В первоцветах она отлично разбиралась.
В издательском деле не разбиралась вовсе.
Ей казалось, что все идет хорошо, потому что на Новый год елка, а на Первое мая маевка и Маня Поливанова пишет в библиотеке очередной роман. Она искренне в это верила, и никто ее не разубеждал.
Дверь в кабинет стояла настежь, и Стрешнев вошел, тихонько усмехаясь.
Здесь хорошо пахло и было очень тихо, словно в подводном царстве.
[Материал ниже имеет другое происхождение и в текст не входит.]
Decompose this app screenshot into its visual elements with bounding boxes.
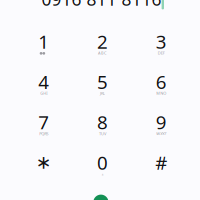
staticText: WXYZ [156, 131, 166, 136]
staticText: 3 [156, 29, 167, 54]
button[interactable]: 2 [73, 33, 132, 73]
staticText: PQRS [39, 131, 48, 136]
button[interactable]: 0 [73, 154, 132, 194]
staticText: 7 [38, 110, 49, 134]
staticText: 9 [156, 110, 167, 134]
staticText: 1 [38, 29, 49, 54]
staticText: TUV [99, 131, 106, 136]
button[interactable]: ∗ [14, 154, 73, 194]
staticText: 8 [97, 110, 108, 134]
button[interactable]: 4 [14, 73, 73, 114]
button[interactable]: # [132, 154, 190, 194]
button[interactable]: 3 [132, 33, 190, 73]
staticText: ∗ [36, 152, 52, 173]
staticText: GHI [40, 91, 47, 96]
staticText: 4 [38, 69, 49, 94]
staticText: DEF [158, 50, 165, 56]
button[interactable]: 7 [14, 114, 73, 154]
staticText: # [155, 150, 167, 175]
button[interactable]: 6 [132, 73, 190, 114]
staticText: 5 [97, 69, 108, 94]
button[interactable]: 5 [73, 73, 132, 114]
staticText: 2 [97, 29, 108, 54]
staticText: 6 [156, 69, 167, 94]
button[interactable]: 9 [132, 114, 190, 154]
staticText: + [102, 171, 104, 176]
staticText: JKL [100, 91, 105, 96]
button[interactable]: Call [93, 195, 108, 200]
staticText: MNO [156, 91, 166, 96]
button[interactable]: 8 [73, 114, 132, 154]
staticText: 0916 811 8116 [42, 0, 162, 10]
staticText: 0 [97, 150, 108, 175]
button[interactable]: 1 voicemail [14, 33, 73, 73]
staticText: ABC [98, 50, 107, 56]
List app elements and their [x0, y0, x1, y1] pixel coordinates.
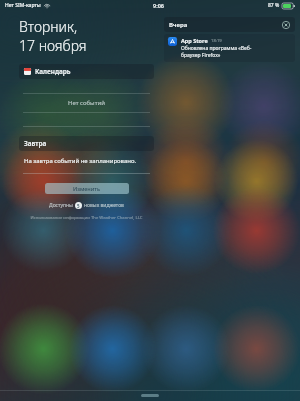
button[interactable]: Вчера — [164, 17, 295, 32]
button[interactable]: Завтра — [19, 136, 154, 151]
staticText: Использование информации The Weather Cha… — [19, 215, 154, 221]
staticText: 17 ноября — [19, 36, 87, 55]
button[interactable]: Очистить уведомления — [281, 20, 290, 29]
staticText: браузер Firefox» — [181, 52, 221, 59]
staticText: Вчера — [169, 21, 188, 29]
staticText: 87 % — [268, 2, 280, 9]
staticText: Изменить — [73, 185, 101, 192]
staticText: Завтра — [24, 139, 47, 148]
button[interactable]: Календарь — [19, 64, 154, 79]
button[interactable]: App Store — [164, 34, 295, 62]
button[interactable]: Изменить — [45, 183, 129, 194]
staticText: Нет SIM-карты — [5, 2, 41, 9]
staticText: 9:06 — [153, 2, 164, 9]
staticText: Календарь — [35, 67, 71, 76]
button[interactable]: Доступны — [19, 202, 154, 209]
staticText: новых виджетов — [84, 202, 124, 209]
staticText: App Store — [181, 37, 208, 44]
other: Очистить уведомления — [282, 21, 290, 29]
staticText: 5 — [77, 203, 80, 209]
staticText: Обновлена программа «Веб- — [181, 45, 252, 52]
staticText: Нет событий — [68, 99, 105, 107]
staticText: На завтра событий не запланировано. — [24, 157, 137, 165]
staticText: Доступны — [49, 202, 73, 209]
staticText: 18:19 — [211, 38, 222, 44]
staticText: Вторник, — [19, 17, 78, 36]
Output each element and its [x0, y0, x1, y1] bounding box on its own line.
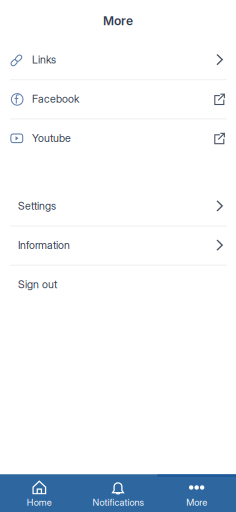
staticText: Notifications: [92, 497, 144, 508]
staticText: Sign out: [18, 278, 57, 291]
button[interactable]: Notifications: [79, 474, 157, 512]
staticText: Home: [27, 497, 52, 508]
staticText: Settings: [18, 199, 56, 212]
button[interactable]: Facebook: [0, 79, 236, 118]
button[interactable]: Sign out: [0, 265, 236, 304]
staticText: Links: [32, 53, 56, 66]
staticText: Youtube: [32, 132, 71, 144]
button[interactable]: More: [157, 474, 236, 512]
staticText: More: [186, 497, 207, 508]
button[interactable]: Links: [0, 40, 236, 79]
button[interactable]: Home: [0, 474, 79, 512]
staticText: More: [103, 14, 133, 28]
staticText: Facebook: [32, 92, 79, 105]
button[interactable]: Information: [0, 226, 236, 265]
button[interactable]: Youtube: [0, 118, 236, 158]
button[interactable]: Settings: [0, 186, 236, 226]
staticText: Information: [18, 239, 70, 252]
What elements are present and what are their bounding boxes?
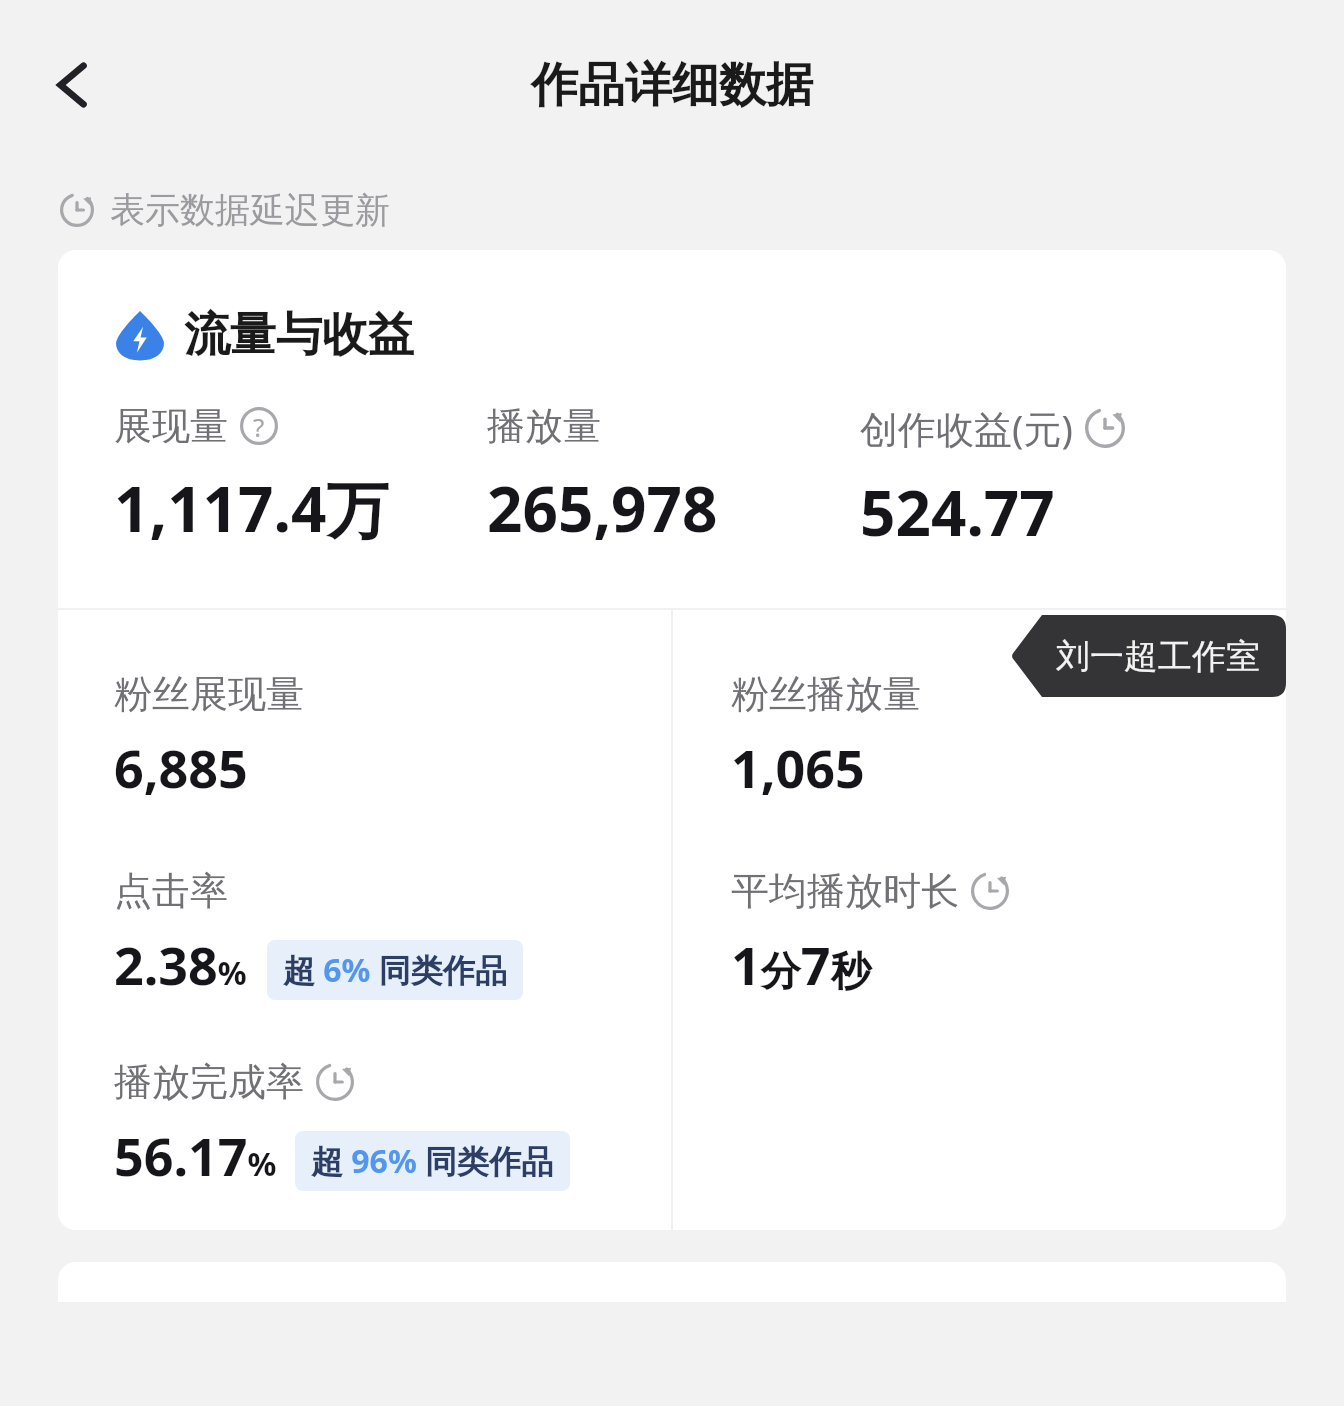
staticText: 流量与收益 [184, 306, 414, 364]
staticText: 作品详细数据 [531, 56, 813, 115]
button[interactable]: 平均播放时长 [731, 867, 1009, 1000]
staticText: 展现量 [114, 402, 228, 450]
staticText: 创作收益(元) [860, 402, 1073, 454]
staticText: 265,978 [487, 466, 718, 550]
staticText: 点击率 [114, 867, 228, 915]
button[interactable]: Back [30, 43, 114, 127]
button[interactable]: 粉丝展现量 [114, 670, 304, 803]
button[interactable]: 刘一超工作室 [1012, 615, 1286, 697]
staticText: 6,885 [114, 732, 248, 803]
staticText: 刘一超工作室 [1056, 635, 1260, 678]
button[interactable]: 播放量 [487, 402, 860, 550]
staticText: 1,065 [731, 732, 865, 803]
staticText: 粉丝展现量 [114, 670, 304, 718]
staticText: 粉丝播放量 [731, 670, 921, 718]
staticText: 超 6% 同类作品 [283, 948, 507, 992]
button[interactable]: 展现量 [114, 402, 487, 551]
staticText: 表示数据延迟更新 [110, 188, 390, 232]
button[interactable]: 点击率 [114, 867, 523, 1000]
staticText: 播放完成率 [114, 1058, 304, 1106]
staticText: 播放量 [487, 402, 601, 450]
button[interactable]: 创作收益(元) [860, 402, 1256, 554]
staticText: 56.17% [114, 1120, 277, 1191]
staticText: 2.38% [114, 929, 247, 1000]
staticText: 1,117.4万 [114, 466, 389, 551]
staticText: 1分7秒 [731, 929, 871, 1000]
staticText: 524.77 [860, 470, 1055, 554]
staticText: 平均播放时长 [731, 867, 959, 915]
button[interactable]: 播放完成率 [114, 1058, 570, 1191]
button[interactable]: 流量与收益 [114, 306, 414, 364]
staticText: ? [253, 409, 265, 444]
staticText: 超 96% 同类作品 [311, 1139, 554, 1183]
button[interactable]: 粉丝播放量 [731, 670, 921, 803]
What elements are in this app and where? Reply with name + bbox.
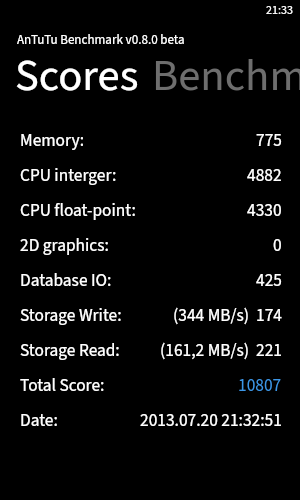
staticText: AnTuTu Benchmark v0.8.0 beta	[17, 31, 185, 50]
button[interactable]: CPU float-point:	[0, 193, 300, 228]
button[interactable]: 2D graphics:	[0, 228, 300, 263]
staticText: Memory:	[20, 128, 85, 153]
button[interactable]: Benchmark	[152, 44, 300, 107]
staticText: 2013.07.20 21:32:51	[140, 408, 282, 433]
button[interactable]: CPU interger:	[0, 158, 300, 193]
button[interactable]: Scores	[15, 44, 139, 107]
staticText: 21:33	[266, 2, 293, 19]
button[interactable]: Date:	[0, 403, 300, 438]
staticText: 4330	[247, 198, 282, 223]
staticText: Database IO:	[20, 268, 112, 293]
staticText: Storage Read:	[20, 338, 120, 363]
staticText: (161,2 MB/s) 221	[160, 338, 282, 363]
button[interactable]: Storage Write:	[0, 298, 300, 333]
button[interactable]: Storage Read:	[0, 333, 300, 368]
other: Status bar	[0, 0, 300, 22]
staticText: 0	[273, 233, 282, 258]
button[interactable]: Total Score:	[0, 368, 300, 403]
staticText: CPU float-point:	[20, 198, 136, 223]
staticText: CPU interger:	[20, 163, 117, 188]
staticText: 4882	[247, 163, 282, 188]
staticText: Date:	[20, 408, 58, 433]
staticText: Total Score:	[20, 373, 105, 398]
staticText: 2D graphics:	[20, 233, 109, 258]
button[interactable]: Database IO:	[0, 263, 300, 298]
staticText: 10807	[238, 373, 282, 398]
staticText: 775	[256, 128, 282, 153]
staticText: (344 MB/s) 174	[173, 303, 282, 328]
staticText: Storage Write:	[20, 303, 122, 328]
button[interactable]: Memory:	[0, 123, 300, 158]
staticText: 425	[256, 268, 282, 293]
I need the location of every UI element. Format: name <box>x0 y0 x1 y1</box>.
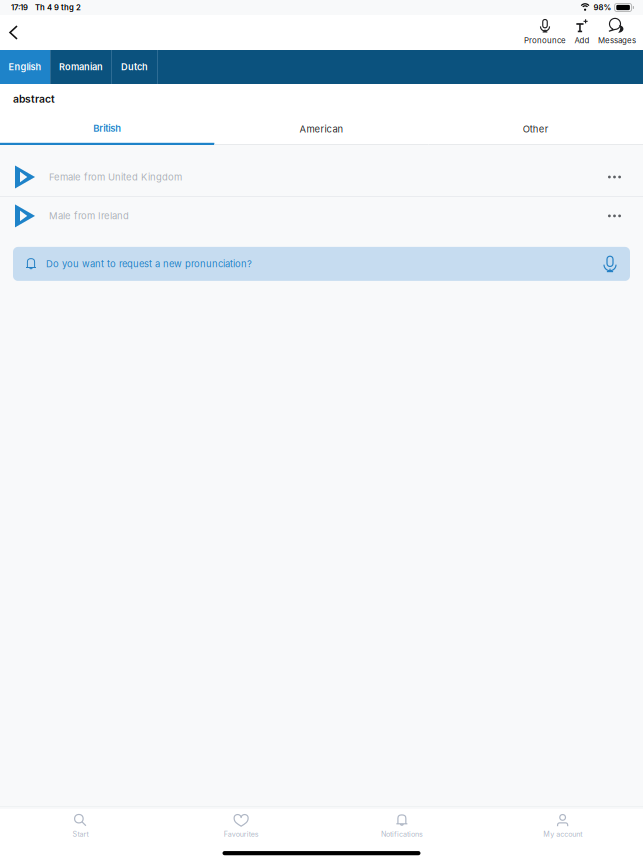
button[interactable]: Male from Ireland <box>0 197 643 235</box>
staticText: Messages <box>598 36 636 45</box>
staticText: Dutch <box>121 61 148 72</box>
staticText: Male from Ireland <box>49 210 129 222</box>
staticText: My account <box>543 830 582 838</box>
staticText: English <box>8 61 42 72</box>
button[interactable]: Notifications <box>322 805 482 845</box>
button[interactable]: Add <box>570 15 594 50</box>
button[interactable]: British <box>0 114 214 145</box>
staticText: Notifications <box>381 830 423 838</box>
staticText: 17:19 <box>11 3 28 12</box>
button[interactable]: Other <box>429 114 643 145</box>
button[interactable]: Do you want to request a new pronunciati… <box>13 247 630 281</box>
button[interactable]: English <box>0 50 50 84</box>
staticText: 98% <box>594 3 612 12</box>
button[interactable]: Pronounce <box>521 15 569 50</box>
button[interactable]: Messages <box>595 15 639 50</box>
button[interactable]: Female from United Kingdom <box>0 158 643 196</box>
staticText: Other <box>523 123 549 135</box>
staticText: Do you want to request a new pronunciati… <box>46 258 252 270</box>
button[interactable]: Start <box>0 805 161 845</box>
staticText: Female from United Kingdom <box>49 171 182 183</box>
staticText: Pronounce <box>524 36 566 45</box>
button[interactable]: Back <box>0 15 31 50</box>
staticText: Romanian <box>59 61 103 72</box>
staticText: Start <box>72 830 88 838</box>
button[interactable]: My account <box>482 805 643 845</box>
staticText: British <box>93 123 121 134</box>
button[interactable]: Romanian <box>51 50 111 84</box>
staticText: American <box>300 123 344 135</box>
staticText: abstract <box>13 93 55 105</box>
staticText: Add <box>574 36 590 45</box>
button[interactable]: American <box>214 114 429 145</box>
staticText: Favourites <box>224 830 259 838</box>
staticText: Th 4 9 thg 2 <box>35 3 81 12</box>
button[interactable]: Dutch <box>112 50 157 84</box>
button[interactable]: Favourites <box>161 805 322 845</box>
Книги, картины, изящные безделушки, свежие розы в узорчатой высокой вазе – всегда.
«Сигналы» лежали на огромном столе, который в издательстве называли «львиный» – из-за лап, на коих покоилась тяжеленная мощная крышка.
Стрешнев лениво перебрал их, отложил свои, думая о том, как восторженно Анна Иосифовна всегда копается в книгах, и прижимает их к груди, и листает, и цитирует удачные пассажи, и качает головой, и на глаза у нее даже наворачиваются слезы умиления.
Старая карга сентиментальна и романтична, как тургеневская девушка!..
Он подошел к ее собственному столу, который, в отличие от «львиного», называли «бабкин». «Бабкин» стол был изящен и легок, девятнадцатый век, резьба по дереву, авторская работа, разумеется. Здесь тоже были безделушки, штучки, чернильные приборы – и никакого компьютера!.. Компьютеры генеральный директор первого издательства России решительно не признавала, считала пустой затеей и не знала, для чего они нужны.
Стрешнев подвигал безделушки, заглянул в чернильный прибор – чисто, ни пылинки! – зачем-то переложил журнал «Книжный бизнес», выпуск за октябрь, из-под которого вдруг разлетелись какие-то бумажки.
Он нагнулся их поднять и замер.
«Условия не выполнены, – было набрано крупным компьютерным шрифтом. – Время упущено. Казнь состоится по расписанию».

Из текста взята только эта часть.